A movement is gathering speed in Europe toward the wholesale regulation of used and refurbished medical equipment. COCIR, the European Coordination Committee of the Radiological, Electromedical, and Healthcare IT Industry, is now going on its third edition of a green paper titled "Good Refurbishment Practice For Medical Equipment." The document represents an official push for universal standards, additional reporting, post-market surveillance and greater control over the lifecycle of equipment, which, if implemented, could have a dramatic impact on the financial livelihood of independent sales and service companies.

DOTmed has spoken with members of both the European and Japanese radiological communities and the consensus is that the used market is still relatively a fledgling segment of the industry in Europe, but one that may be growing of necessity. Economic pressures could increase competition and provide an opportunity for independent brokers, dealers, and refurbishing and service organizations to overtake some market share.

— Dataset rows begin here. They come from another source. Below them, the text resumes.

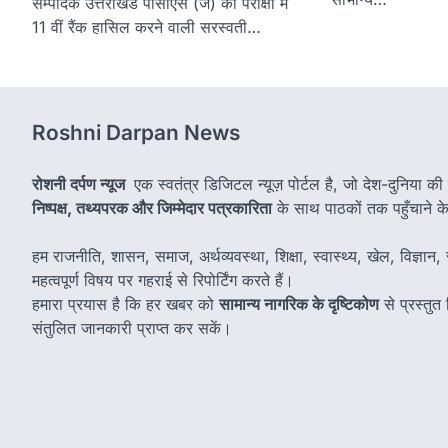
सम्पादक उत्तराखंड पीसीएस (जे) की परीक्षा में
11 वीं रैंक हासिल करने वाली सरस्वती…
Roshni Darpan News
रोशनी दर्पण न्यूज
एक स्वतंत्र डिजिटल न्यूज़ पोर्टल है, जो देश-दुनिया की
निष्पक्ष, तथ्यपरक और जिम्मेदार पत्रकारिता
के साथ पाठकों तक पहुँचाने के उ
हम राजनीति, शासन, समाज, अर्थव्यवस्था, शिक्षा, स्वास्थ्य, खेल, विज्ञान, स
महत्वपूर्ण विषय पर गहराई से रिपोर्टिंग करते हैं।
हमारा प्रयास है कि हर खबर को
सामान्य नागरिक के दृष्टिकोण
से प्रस्तु
संतुलित जानकारी प्राप्त कर सकें।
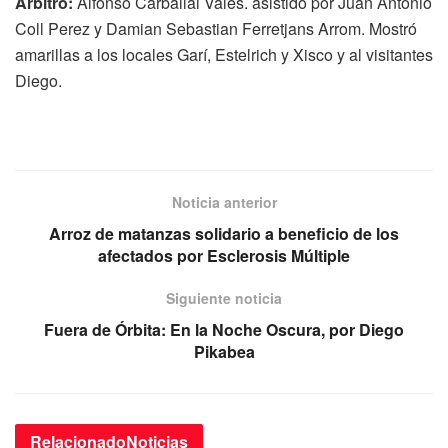
Árbitro:
Alfonso Carballal Vales. asistido por Juan Antonio
Coll Perez y Damian Sebastian Ferretjans Arrom. Mostró
amarillas a los locales Garí, Estelrich y Xisco y al visitantes
Diego.
Noticia anterior
Arroz de matanzas solidario a beneficio de los
afectados por Esclerosis Múltiple
Siguiente noticia
Fuera de Órbita: En la Noche Oscura, por Diego
Pikabea
Relacionado
Noticias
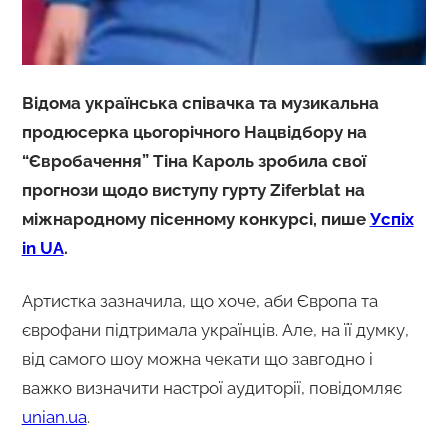
Відома українська співачка та музикальна
продюсерка цьогорічного Нацвідбору на
“Євробачення” Тіна Кароль зробила свої
прогнози щодо виступу гурту Ziferblat на
міжнародному пісенному конкурсі, пише
Успіх
in UA
.
Артистка зазначила, що хоче, аби Європа та
єврофани підтримала українців. Але, на її думку,
від самого шоу можна чекати що завгодно і
важко визначити настрої аудиторії, повідомляє
unian.ua
.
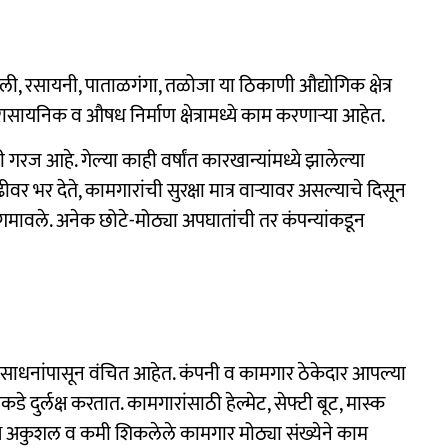
ोली, रसायनी, पाताळगंगा, तळोजा या ठिकाणी औद्योगिक क्षेत्र
रासायनिक व औषध निर्माण क्षेत्रामध्ये काम करणाऱ्या आहेत.
 आहे. गेल्‍या काही वर्षांत कारखान्यांमध्ये झालेल्‍या
र भर देते, कामगारांची सुरक्षा मात्र वाऱ्यावर असल्‍याचे दिसून
गमावले. अनेक छोटे-मोठ्या अपघातांची तर कंपन्यांकडून
षा साधनांपासून वंचित आहेत. कंपनी व कामगार ठेकेदार आपल्या
कडे दुर्लक्ष करतात. कामगारांसाठी हेल्मेट, सेफ्टी बूट, मास्क
ये अकुशल व कमी शिकलेले कामगार मोठ्या संख्येने काम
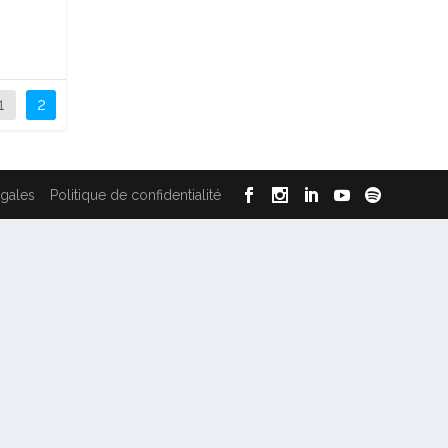
1
2
égales
Politique de confidentialité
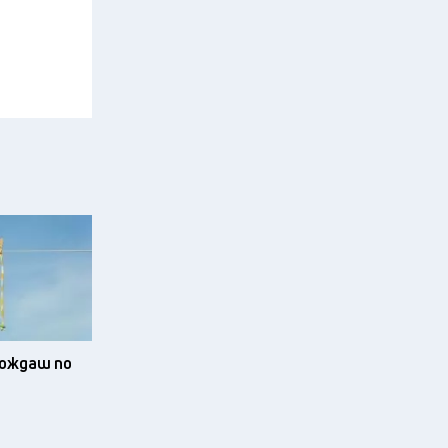
зхождаш по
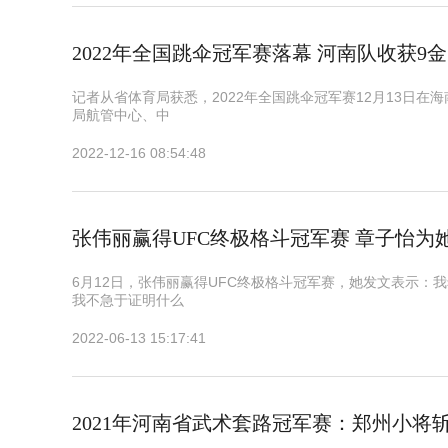
2022年全国跳伞冠军赛落幕 河南队收获9金
记者从省体育局获悉，2022年全国跳伞冠军赛12月13日
局航管中心、中
2022-12-16 08:54:48
张伟丽赢得UFC终极格斗冠军赛 章子怡为她打
6月12日，张伟丽赢得UFC终极格斗冠军赛，她发文表示：
我不急于证明什么
2022-06-13 15:17:41
2021年河南省武术套路冠军赛：郑州小将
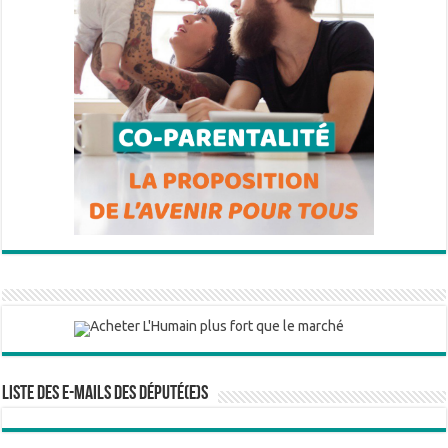
Liste des e-mails des député(e)s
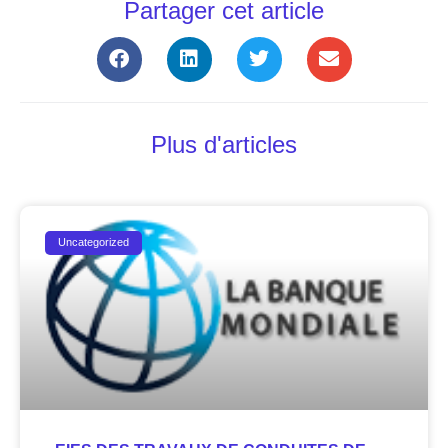
Partager cet article
Plus d'articles
Uncategorized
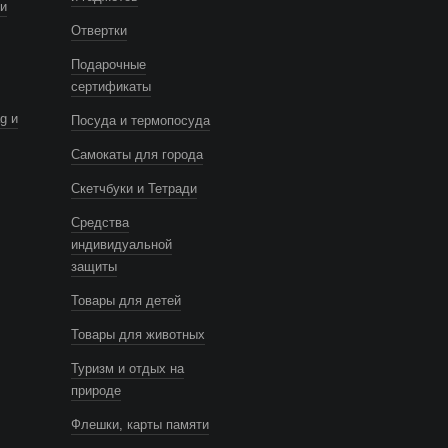
и
Отвертки
Подарочные
сертификаты
g и
Посуда и термопосуда
Самокаты для города
Скетчбуки и Тетради
Средства
индивидуальной
защиты
Товары для детей
Товары для животных
Туризм и отдых на
природе
Флешки, карты памяти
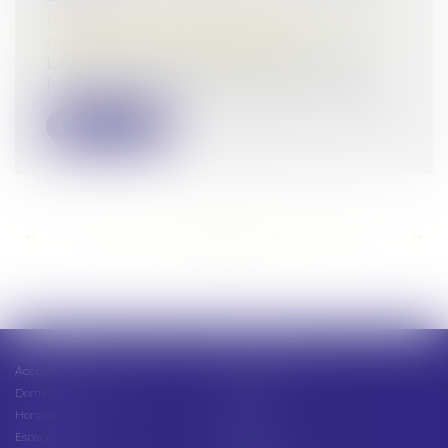
Droit de la famille, des personnes et de leur
patrimoine
/
Violences familiales
Les actes de violence à l'encontre des
femmes sont réprimés de plus en plus s...
Lire la suite
<<
<
...
154
155
156
157
158
159
160
...
>
>>
Accueil
Présentation
Domaines d'intervention
Actus
Honoraires
Contact
Espace client
Cabinet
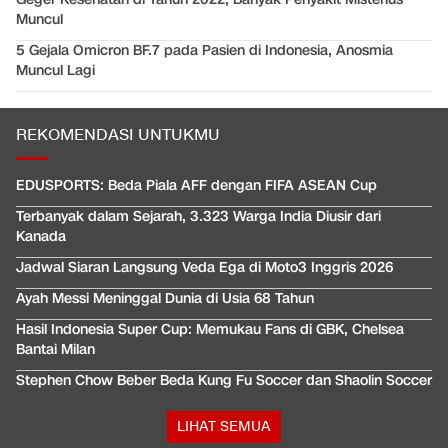
Muncul
5 Gejala Omicron BF.7 pada Pasien di Indonesia, Anosmia
Muncul Lagi
REKOMENDASI UNTUKMU
EDUSPORTS: Beda Piala AFF dengan FIFA ASEAN Cup
Terbanyak dalam Sejarah, 3.323 Warga India Diusir dari
Kanada
Jadwal Siaran Langsung Veda Ega di Moto3 Inggris 2026
Ayah Messi Meninggal Dunia di Usia 68 Tahun
Hasil Indonesia Super Cup: Memukau Fans di GBK, Chelsea
Bantai Milan
Stephen Chow Beber Beda Kung Fu Soccer dan Shaolin Soccer
LIHAT SEMUA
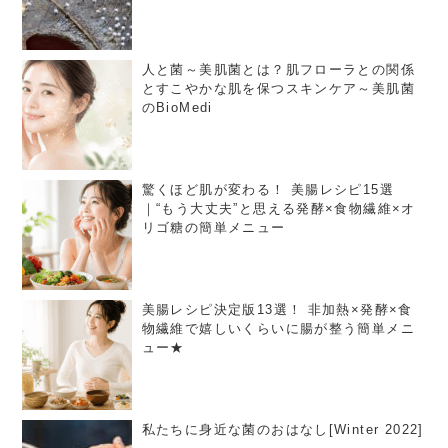
人と菌～美肌菌とは？肌フローラとの関係
とすこやかな肌を保つスキンケア～美肌菌
のBioMedi
驚くほど肌が変わる！ 美腸レシピ15選
｜“もう大丈夫”と思える発酵×食物繊維×オ
リゴ糖の簡単メニュー
美腸レシピ決定版13選！ 非加熱×発酵×食
物繊維で嬉しいくらいに腸が整う簡単メニ
ュー★
私たちに身近な菌のおはなし[Winter 2022]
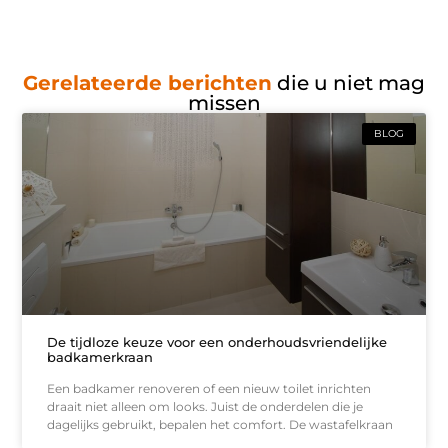
Gerelateerde berichten
die u niet mag
missen
BLOG
De tijdloze keuze voor een onderhoudsvriendelijke
badkamerkraan
Een badkamer renoveren of een nieuw toilet inrichten
draait niet alleen om looks. Juist de onderdelen die je
dagelijks gebruikt, bepalen het comfort. De wastafelkraan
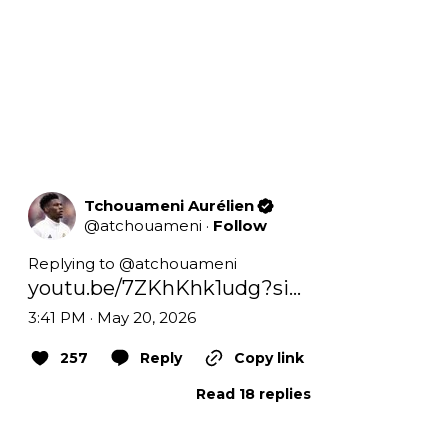
Tchouameni Aurélien
@
atchouameni
·
Follow
Replying to @
atchouameni
youtu.be/7ZKhKhk1udg?si…
3:41 PM · May 20, 2026
257
Reply
Copy link
Read 18 replies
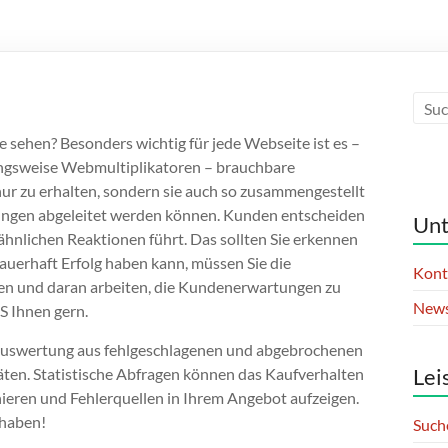
ie sehen? Besonders wichtig für jede Webseite ist es –
ungsweise Webmultiplikatoren – brauchbare
nur zu erhalten, sondern sie auch so zusammengestellt
ngen abgeleitet werden können. Kunden entscheiden
Un
ähnlichen Reaktionen führt. Das sollten Sie erkennen
auerhaft Erfolg haben kann, müssen Sie die
Kont
eren und daran arbeiten, die Kundenerwartungen zu
New
OS Ihnen gern.
 Auswertung aus fehlgeschlagenen und abgebrochenen
Lei
äten. Statistische Abfragen können das Kaufverhalten
nieren und Fehlerquellen in Ihrem Angebot aufzeigen.
 haben!
Such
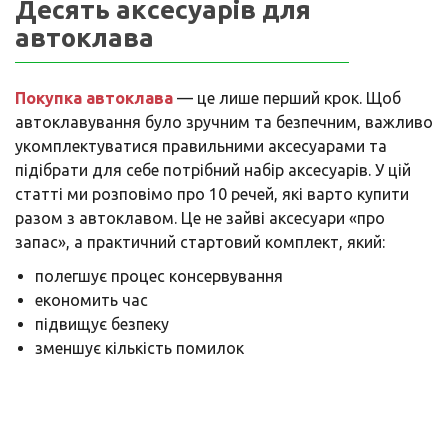
Десять аксесуарів для
автоклава
Покупка автоклава
— це лише перший крок. Щоб
автоклавування було зручним та безпечним, важливо
укомплектуватися правильними аксесуарами та
підібрати для себе потрібний набір аксесуарів. У цій
статті ми розповімо про 10 речей, які варто купити
разом з автоклавом. Це не зайві аксесуари «про
запас», а практичний стартовий комплект, який:
полегшує процес консервування
економить час
підвищує безпеку
зменшує кількість помилок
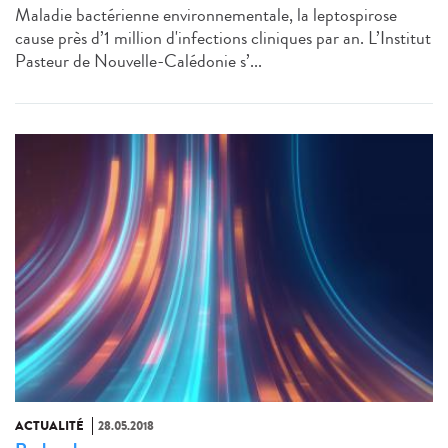
Maladie bactérienne environnementale, la leptospirose
cause près d’1 million d'infections cliniques par an. L’Institut
Pasteur de Nouvelle-Calédonie s’...
ACTUALITÉ
28.05.2018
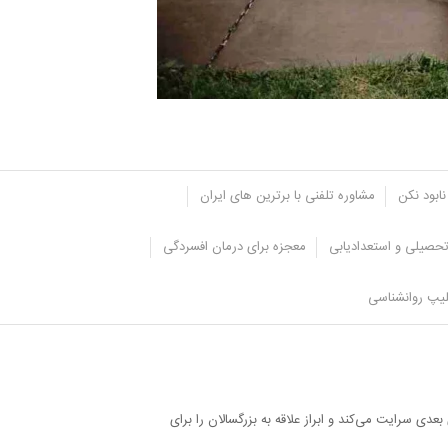
نابود نکن
مشاوره تلفنی با برترین های ایران
حصیلی و استعدادیابی
معجزه برای درمان افسردگی
یپ روانشناسی
دی سرایت می‌کند و ابراز علاقه به بزرگسالان را برای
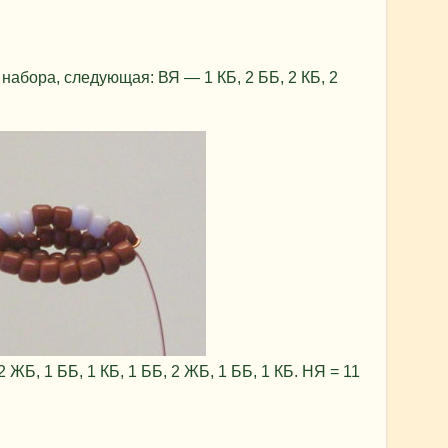
набора, следующая: ВЯ — 1 КБ, 2 ББ, 2 КБ, 2
2 ЖБ, 1 ББ, 1 КБ, 1 ББ, 2 ЖБ, 1 ББ, 1 КБ. НЯ = 11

In the 2007 first edition of the COCIR green paper, COCIR president Heinrich Von Wulfen wrote in his foreword that, "in recent years, some regional health care markets have been flooded with used medical equipment of questionable and inconsistent quality," and this was the principle reason for advocating more rigorous regulation. The statement aroused dismay and a number of people have expressed that they felt the language showed the industry in a bad light, as if it were filled with predatory short-term profit traders.

IAMERS, the International Association of Medical Equipment Remarketers and Services, first acted by writing to the U.S. Food and Drug Administration to verify whether any such regional dumping of sub-standard equipment had occurred. The FDA responded stating that a diligent search was conducted of official records for fiscal years 2007 and 2008, which revealed no pattern of adverse event reports or incidents indicating that refurbished and remarketed devices had been associated with or had contributed to a death, serious injury, or malfunction. Accordingly, IAMERS requested that COCIR remove the troubling language from its report and COCIR granted their request. "We felt that it was not the best way to portray the industry," remarked IAMERS President Diana Upton.